BEGIN

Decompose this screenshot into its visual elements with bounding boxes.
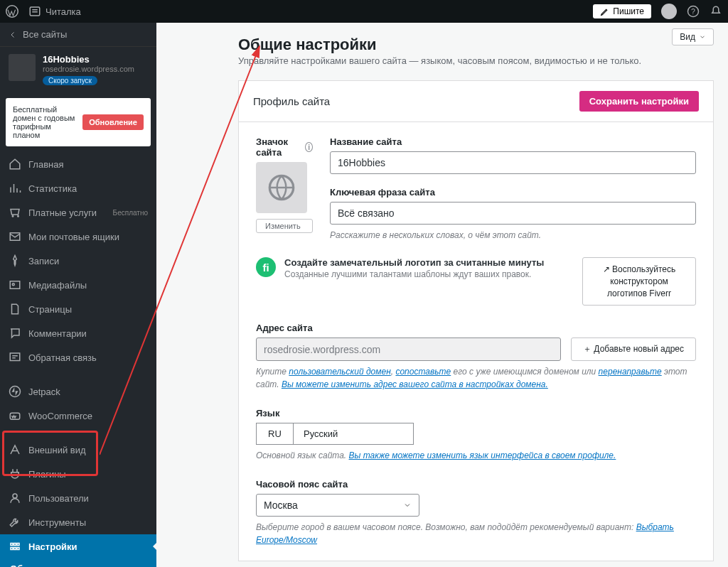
svg-point-8 <box>12 284 14 286</box>
tagline-help: Расскажите в нескольких словах, о чём эт… <box>330 229 696 242</box>
add-address-button[interactable]: ＋ Добавьте новый адрес <box>571 338 696 361</box>
fiverr-title: Создайте замечательный логотип за считан… <box>284 257 574 268</box>
site-thumbnail <box>9 54 36 81</box>
reader-icon <box>28 5 41 18</box>
language-selector[interactable]: RU Русский <box>256 423 696 445</box>
chevron-left-icon <box>9 31 17 39</box>
custom-domain-link[interactable]: пользовательский домен <box>289 367 390 377</box>
sidebar-item-14[interactable]: Инструменты <box>0 510 156 534</box>
sidebar-item-12[interactable]: Плагины <box>0 462 156 486</box>
upgrade-button[interactable]: Обновление <box>82 114 144 130</box>
write-button[interactable]: Пишите <box>593 4 651 18</box>
svg-rect-9 <box>10 353 20 361</box>
reader-link[interactable]: Читалка <box>28 5 81 18</box>
admin-topbar: Читалка Пишите ? <box>0 0 728 23</box>
comment-icon <box>9 327 21 340</box>
site-name-label: Название сайта <box>330 136 696 147</box>
address-input <box>256 338 561 361</box>
change-icon-button[interactable]: Изменить <box>256 219 313 233</box>
profile-card: Профиль сайта Сохранить настройки Значок… <box>238 80 714 561</box>
svg-point-10 <box>10 387 21 397</box>
lang-code: RU <box>256 423 293 445</box>
sidebar-item-11[interactable]: Внешний вид <box>0 438 156 462</box>
profile-lang-link[interactable]: Вы также можете изменить язык интерфейса… <box>349 450 616 460</box>
domain-settings-link[interactable]: Вы можете изменить адрес вашего сайта в … <box>282 379 548 389</box>
appearance-icon <box>9 443 21 456</box>
svg-point-12 <box>13 494 17 498</box>
fiverr-button[interactable]: ↗ Воспользуйтесь конструктором логотипов… <box>582 257 696 306</box>
back-all-sites[interactable]: Все сайты <box>0 23 156 47</box>
address-help: Купите пользовательский домен, сопоставь… <box>256 365 696 391</box>
tagline-label: Ключевая фраза сайта <box>330 187 696 198</box>
sidebar-item-2[interactable]: Платные услугиБесплатно <box>0 200 156 225</box>
sidebar-item-0[interactable]: Главная <box>0 152 156 176</box>
address-label: Адрес сайта <box>256 323 696 333</box>
help-icon[interactable]: ? <box>687 5 700 18</box>
save-button[interactable]: Сохранить настройки <box>579 91 699 112</box>
sidebar-item-6[interactable]: Страницы <box>0 297 156 321</box>
wp-logo[interactable] <box>6 5 18 18</box>
timezone-label: Часовой пояс сайта <box>256 479 696 490</box>
language-help: Основной язык сайта. Вы также можете изм… <box>256 449 696 462</box>
svg-rect-7 <box>10 281 20 289</box>
sidebar-item-9[interactable]: Jetpack <box>0 379 156 404</box>
svg-text:?: ? <box>691 7 695 16</box>
launch-soon-badge: Скоро запуск <box>43 76 97 85</box>
svg-rect-17 <box>14 548 16 550</box>
site-name-input[interactable] <box>330 151 696 174</box>
svg-rect-16 <box>11 548 13 550</box>
fiverr-icon: fi <box>256 257 276 277</box>
svg-rect-18 <box>17 548 19 550</box>
admin-sidebar: Все сайты 16Hobbies rosedrosie.wordpress… <box>0 23 156 567</box>
pen-icon <box>600 7 609 16</box>
bell-icon[interactable] <box>710 5 722 18</box>
plugin-icon <box>9 468 21 480</box>
chevron-down-icon <box>699 33 706 40</box>
svg-rect-13 <box>11 544 13 546</box>
sidebar-item-8[interactable]: Обратная связь <box>0 345 156 369</box>
home-icon <box>9 158 21 171</box>
svg-rect-15 <box>17 544 19 546</box>
sidebar-item-7[interactable]: Комментарии <box>0 321 156 345</box>
reader-label: Читалка <box>46 6 81 17</box>
woo-icon <box>9 409 21 422</box>
media-icon <box>9 279 21 291</box>
site-icon-label: Значок сайта <box>256 136 301 158</box>
main-content: Вид Общие настройки Управляйте настройка… <box>156 23 728 567</box>
settings-icon <box>9 540 21 553</box>
site-url: rosedrosie.wordpress.com <box>43 65 134 73</box>
site-block[interactable]: 16Hobbies rosedrosie.wordpress.com Скоро… <box>0 47 156 92</box>
sidebar-item-5[interactable]: Медиафайлы <box>0 273 156 297</box>
redirect-link[interactable]: перенаправьте <box>599 367 662 377</box>
feedback-icon <box>9 351 21 364</box>
sidebar-sub-0[interactable]: Общие <box>0 558 156 567</box>
info-icon[interactable]: i <box>305 142 313 152</box>
tools-icon <box>9 516 21 529</box>
fiverr-sub: Созданные лучшими талантами шаблоны ждут… <box>284 269 574 279</box>
sidebar-item-13[interactable]: Пользователи <box>0 486 156 510</box>
page-title: Общие настройки <box>238 36 714 54</box>
view-dropdown[interactable]: Вид <box>672 28 714 45</box>
avatar[interactable] <box>661 4 677 19</box>
sidebar-item-1[interactable]: Статистика <box>0 176 156 200</box>
card-title: Профиль сайта <box>253 95 330 107</box>
sidebar-item-15[interactable]: Настройки <box>0 534 156 558</box>
map-domain-link[interactable]: сопоставьте <box>395 367 451 377</box>
timezone-help: Выберите город в вашем часовом поясе. Во… <box>256 521 696 546</box>
mail-icon <box>9 230 21 243</box>
stats-icon <box>9 182 21 195</box>
tagline-input[interactable] <box>330 202 696 225</box>
jetpack-icon <box>9 385 21 398</box>
cart-icon <box>9 206 21 219</box>
timezone-select[interactable]: Москва <box>256 494 419 517</box>
page-icon <box>9 303 21 315</box>
pin-icon <box>9 254 21 267</box>
svg-rect-14 <box>14 544 16 546</box>
sidebar-item-3[interactable]: Мои почтовые ящики <box>0 225 156 249</box>
site-name: 16Hobbies <box>43 54 134 65</box>
lang-name: Русский <box>293 423 414 445</box>
upsell-text: Бесплатный домен с годовым тарифным план… <box>13 105 77 139</box>
sidebar-item-4[interactable]: Записи <box>0 249 156 273</box>
users-icon <box>9 492 21 504</box>
sidebar-item-10[interactable]: WooCommerce <box>0 404 156 428</box>
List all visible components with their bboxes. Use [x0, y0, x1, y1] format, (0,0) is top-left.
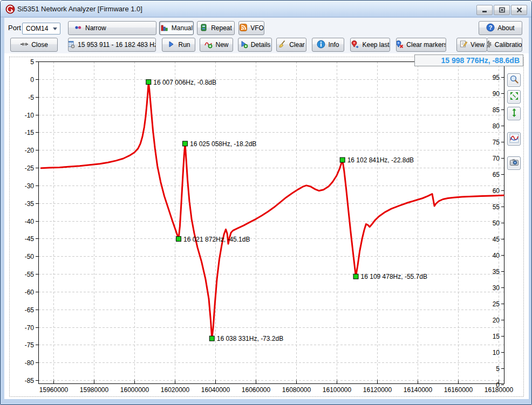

END

WHAT IS BEING ASKED: What is the number of lines in the listing that hold the word "fiverr"? Say only that number.

ANSWER SPACE: 4